You defined a peculiar example with a one-to-many relationship between dogs and people, i.e., each dog can have one or more people for whom that dog is their favorite, but a person cannot exist without a favorite dog. If that's your intention, simply move the people property from the House struct to the Dogs struct. Then you won’t need an id.

But I suspect your example is artificial and abstracted too far from the problem you intend to solve. If you have a real problem in mind, it would help to explain that. And if you need a many-to-many relationship, I expect you should define a relational database instead of trying to simulate one.

1      

hi,

bob makes a decent point: if you're really working with essentially a one-to-many relationship, where the one "owns" the many, put one struct inside the other, although the size of that struct might become prohibitive to copy around, perhaps. but this may not be exactly your situation; and frankly, storing an id in one struct in order to locate a related struct somewhere else is not unique to structs.

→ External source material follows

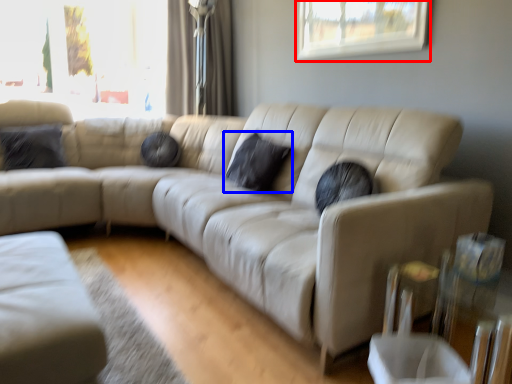 Question: Which object is further to the camera taking this photo, window (highlighted by a red box) or pillow (highlighted by a blue box)?

Choices:
 (A) window
 (B) pillow

Answer: (B)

for example, Apple has posted some sample code on how to configure Core Data with both a "cloud" and a "local" store, yet still implement a relationship from an object in one of those stores to one in the other store. the key is that an object in one store maintains the id of a related object in the other store, and finding one from the other is implemented using a Core Data fetch (essentially, an optimized firstIndex function).

if you do wish to go the id/lookup route, e.g., to find the person that owns a given dog (with a given id), you could do a similar firstIndex lookup of the people array; but you could also implement a dictionary of type [UUID : Int] in your House struct to quickly locate the correct index within the people array for the dog having the given id. yes, the dictionary would require a little maintenance, but mostly just for adds and deletes, and it would not be much work even if you rebuild it when necessary:

func rebuildLookupDictionary() {
  lookupDictionary.removeAll()
  for index in people.indices {
    lookupDictionary[person[index].favoriteDogID] = index
  }
}

func person(owning dog: Dog) -> Person {
  let index = lookupDictionary[dog.id]!
  return people[index]
}

hope that helps,

DMG

1      

@mh175  

You guys are the best. 🙏 Thank you for taking the time to answer. OK so I'm not totally off track here. Phew. This makes me feel better.

It does seem like I am trying to recreate a relational database but Core Data would be far overkill for my purposes.